1650 is a particularly notable course due to its constantly-growing enrollment (now 300+ students per semester, offered both semesters). Because it is the university's most rigorous introductory statistics course, it hosts students from a broad range of backgrounds and disciplines, many of whom have little to no experience in formal mathematics. Problem sessions, held multiple times per week to increase accessibility, are a notable feature of the course design; working directly with students and guiding their thought process is critical to developing independent rather than formulaic problem solvers. In my final two semesters as head TA of 1650, I helped to organize and plan the course for two first-time professors.
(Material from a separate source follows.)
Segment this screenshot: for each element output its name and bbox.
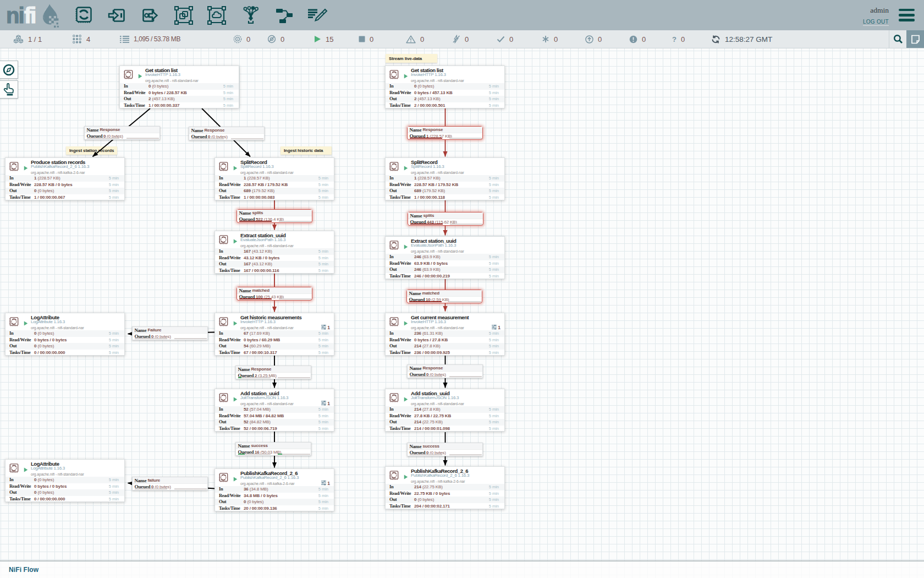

You can find my most recent student evaluations here.

APMA1650 - Statistical Inference I
(TA Fall 2015 - Spring 2016, HTA Fall 2016 - Spring 2017)

Responsibilities: some lectures, course planning and organization, review sessions, problem sessions, office hours, writing homeworks and exams (and solutions thereof), grading

Topics: probability spaces; conditional probability and independence; discrete and continuous random variables; multivariate distributions, marginals, and conditionals; parameter estimation, bias, and variance; central limit theorem; confidence intervals; hypothesis testing (normal and t distributions)

APMA1690 - Computational Probability and Statistics
(TA Fall 2013)

Responsibilities: review sessions, office hours, writing homework and exam solutions, grading

Topics: random number generation; laws of large numbers; Monte Carlo methods; central limit theorem and convolutions; random walks, recurrence, exit probabilities, and their continuous limit application to PDEs; graphical models, including Gibbs random fields and Bayesian networks; graphical conditionals, marginals, and dynamic programming; dimensionality reduction (including principal and independent component analysis)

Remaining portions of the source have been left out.